The Fed futures market is now penciling in a 41% probability of a May rate hike, which is dialed back a little bit, but means the market isn't ready to call that scenario as being entirely out either. The base case remains the Fed outlook for now: the central bank keeps its current taper in place while it awaits more information on omicron and less uncertainty ahead of its mid-December FOMC meeting.
"I think this will be a reminder that the Fed is very quick to ease and very much take its time when it comes to tightening and the overhang of Covid will just reinforce that," said Peter Boockvar, chief investment officer of Bleakley Advisory Group, speaking on CNBC Friday. "While they still need to tighten, they aren't going to speed it up and have to take one step at a time to see if can ever get through the taper without having to halt due to Covid."
A big risk remains how any shift in central bank policy and a Covid outbreak course across the globe contributes to more inflation.
"Anything that inhibits the supply side from here will just continue the inflationary trend," Boockvar said. "And that will continue to weigh on the Fed. "Inflation will get extended," he said.
The stock market was poised for a pullback
An S&P 500 Index that was up 25% for the year into Friday did not provide investors with much of a cushion when something unexpected occurs.
The S&P 500 experienced its worst opening gap in over a year on Friday, but according to Bespoke Investment Group, since the low on March 23, 2020, big gaps down for the market (on both Covid news and non-Covid news) have not resulted in longer-term downtrends.
Since March 2009, the beginning of the bull market after the financial crisis, there have been 71 "garden-variety profit-taking corrections," according to Yardeni Research, and this may be another one on renewed fears of a global public health crisis.
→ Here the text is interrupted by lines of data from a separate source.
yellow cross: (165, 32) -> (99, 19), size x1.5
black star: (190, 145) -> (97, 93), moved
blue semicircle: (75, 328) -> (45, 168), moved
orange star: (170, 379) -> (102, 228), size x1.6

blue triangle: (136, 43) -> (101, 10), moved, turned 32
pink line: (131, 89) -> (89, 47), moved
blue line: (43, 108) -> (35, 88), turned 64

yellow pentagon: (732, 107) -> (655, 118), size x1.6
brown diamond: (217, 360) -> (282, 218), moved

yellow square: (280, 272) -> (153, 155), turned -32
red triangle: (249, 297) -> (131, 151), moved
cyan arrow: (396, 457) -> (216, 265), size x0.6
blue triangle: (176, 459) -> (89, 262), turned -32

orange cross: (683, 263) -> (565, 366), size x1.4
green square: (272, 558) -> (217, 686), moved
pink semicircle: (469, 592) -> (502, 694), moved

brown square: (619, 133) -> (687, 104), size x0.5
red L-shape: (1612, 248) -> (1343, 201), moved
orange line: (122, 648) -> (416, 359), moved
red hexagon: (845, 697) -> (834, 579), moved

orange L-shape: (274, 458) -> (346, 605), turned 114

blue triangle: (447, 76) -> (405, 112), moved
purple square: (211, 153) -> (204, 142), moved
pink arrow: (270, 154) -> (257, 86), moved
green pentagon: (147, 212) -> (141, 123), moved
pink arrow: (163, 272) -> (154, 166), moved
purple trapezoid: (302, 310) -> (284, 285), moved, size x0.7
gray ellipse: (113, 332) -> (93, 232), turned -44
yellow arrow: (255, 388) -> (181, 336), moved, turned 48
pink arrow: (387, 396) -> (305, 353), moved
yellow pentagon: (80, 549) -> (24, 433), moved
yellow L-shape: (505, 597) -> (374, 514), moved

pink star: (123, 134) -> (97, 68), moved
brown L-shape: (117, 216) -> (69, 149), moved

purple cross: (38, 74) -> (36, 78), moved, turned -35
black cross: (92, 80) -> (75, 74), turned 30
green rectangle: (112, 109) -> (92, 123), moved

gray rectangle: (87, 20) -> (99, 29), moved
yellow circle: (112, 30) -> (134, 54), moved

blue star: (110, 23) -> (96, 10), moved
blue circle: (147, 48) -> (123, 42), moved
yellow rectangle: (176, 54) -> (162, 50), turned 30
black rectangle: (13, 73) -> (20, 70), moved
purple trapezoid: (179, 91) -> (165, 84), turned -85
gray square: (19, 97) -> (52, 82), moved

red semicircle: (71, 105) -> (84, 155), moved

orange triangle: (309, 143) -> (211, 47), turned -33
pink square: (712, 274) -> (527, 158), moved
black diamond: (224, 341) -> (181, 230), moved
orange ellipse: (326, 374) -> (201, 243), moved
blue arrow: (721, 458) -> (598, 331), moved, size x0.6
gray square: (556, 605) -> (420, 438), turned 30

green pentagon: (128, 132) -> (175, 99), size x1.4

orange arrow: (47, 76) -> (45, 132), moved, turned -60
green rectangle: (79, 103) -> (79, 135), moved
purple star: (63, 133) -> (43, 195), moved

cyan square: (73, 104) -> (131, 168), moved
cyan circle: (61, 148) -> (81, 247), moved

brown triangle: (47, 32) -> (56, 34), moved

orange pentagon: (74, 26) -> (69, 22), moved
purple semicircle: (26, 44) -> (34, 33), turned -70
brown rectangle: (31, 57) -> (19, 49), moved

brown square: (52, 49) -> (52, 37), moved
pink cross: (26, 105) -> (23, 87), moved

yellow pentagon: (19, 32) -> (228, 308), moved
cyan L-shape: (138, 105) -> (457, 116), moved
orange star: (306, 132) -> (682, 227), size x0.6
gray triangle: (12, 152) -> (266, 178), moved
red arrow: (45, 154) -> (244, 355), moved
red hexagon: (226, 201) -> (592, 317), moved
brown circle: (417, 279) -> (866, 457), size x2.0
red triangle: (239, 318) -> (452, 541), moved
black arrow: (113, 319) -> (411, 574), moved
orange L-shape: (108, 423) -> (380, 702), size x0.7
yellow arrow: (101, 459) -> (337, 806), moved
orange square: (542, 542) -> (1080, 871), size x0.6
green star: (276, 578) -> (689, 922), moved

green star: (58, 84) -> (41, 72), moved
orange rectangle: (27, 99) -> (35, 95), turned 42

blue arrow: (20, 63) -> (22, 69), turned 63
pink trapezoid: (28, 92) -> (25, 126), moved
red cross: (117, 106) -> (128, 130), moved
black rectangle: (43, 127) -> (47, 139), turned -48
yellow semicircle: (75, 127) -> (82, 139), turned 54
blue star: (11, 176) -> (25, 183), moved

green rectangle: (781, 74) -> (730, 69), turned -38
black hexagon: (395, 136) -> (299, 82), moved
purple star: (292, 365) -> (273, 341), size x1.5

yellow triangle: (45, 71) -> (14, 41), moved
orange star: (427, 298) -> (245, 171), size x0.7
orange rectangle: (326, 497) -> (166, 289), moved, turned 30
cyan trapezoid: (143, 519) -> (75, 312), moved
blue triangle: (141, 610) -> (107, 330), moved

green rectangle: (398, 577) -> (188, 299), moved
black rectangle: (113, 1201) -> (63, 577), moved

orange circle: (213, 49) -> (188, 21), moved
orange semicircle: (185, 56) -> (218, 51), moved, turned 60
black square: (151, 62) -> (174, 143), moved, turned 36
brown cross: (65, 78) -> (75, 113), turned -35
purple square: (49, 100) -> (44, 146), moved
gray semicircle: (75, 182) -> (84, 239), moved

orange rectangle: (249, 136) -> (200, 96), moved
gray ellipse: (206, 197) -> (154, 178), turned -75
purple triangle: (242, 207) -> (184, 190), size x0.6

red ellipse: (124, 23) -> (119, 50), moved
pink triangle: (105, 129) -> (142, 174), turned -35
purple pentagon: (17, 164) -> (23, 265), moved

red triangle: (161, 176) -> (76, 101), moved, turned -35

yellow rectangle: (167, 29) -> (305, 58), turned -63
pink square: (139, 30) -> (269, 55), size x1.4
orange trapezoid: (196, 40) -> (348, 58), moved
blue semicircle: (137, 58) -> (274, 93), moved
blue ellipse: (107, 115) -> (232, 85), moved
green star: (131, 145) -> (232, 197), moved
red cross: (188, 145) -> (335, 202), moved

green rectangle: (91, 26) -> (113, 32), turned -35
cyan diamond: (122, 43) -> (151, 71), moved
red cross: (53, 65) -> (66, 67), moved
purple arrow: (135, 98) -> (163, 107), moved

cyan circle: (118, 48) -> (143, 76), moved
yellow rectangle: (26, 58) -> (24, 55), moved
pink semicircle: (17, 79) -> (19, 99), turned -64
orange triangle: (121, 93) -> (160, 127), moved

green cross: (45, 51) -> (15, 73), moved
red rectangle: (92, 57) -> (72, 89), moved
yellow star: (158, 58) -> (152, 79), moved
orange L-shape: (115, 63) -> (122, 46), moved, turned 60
Tom Lee, managing partner and head of research at Fundstrat Global Advisors, described the Friday selling as a "fierce reaction" that makes sense when you consider the market will always be worried about a change in visibility and potential cause of panic among policymakers and consumers.
Fundstrat has been bullish on stocks this year, but also had expected short-term pressures before the end of the year, and in describing the Friday close, Lee said it "might be close to a tradable low."
In a comment that echoed Powell, he added, "I am not a scientist but there has not been a variant of Covid that has truly changed the direction of the economy, so I know this is alarming but investors need to take it in stride too."
The depth of any selloff is impossible to determine, but he said the speed and timing of Friday's selloff — the short trading day with few people at their desks — made him less inclined to expect the selling to deepen.
"I still think we're on track for a fierce December rally … led by whatever is getting hit. The cyclicals, casinos, and hotels and retailers, these are companies that dramatically cut costs and have huge demand," Lee said.
Even after the VIX spike on Friday, historical cycles should lead investors to look for when the VIX futures invert and the pricing implies more near-term risk, but in this case, the VIX is still positively sloped and that means investors are not yet seeing an imminent calamity for the market.
Since World War II, the market has risen roughly 7% from the October low through the end of the year across 90% of these seasonal time periods. With a 9% gain since October, "We are ahead of the game," noted Sam Stovall, chief investment officer at CFRA Research, speaking on CNBC on Friday afternoon.
The 9% gain meant the market was due for "consolidation," said Keith Lerner, co-chief investment officer and chief market strategist at Truist, speaking on CNBC on Friday afternoon. "It's a gut check here and it's too early to know but people should have some optimism," he said. "We have gone through two years of this pandemic and the market adjusts and profits are at a record high."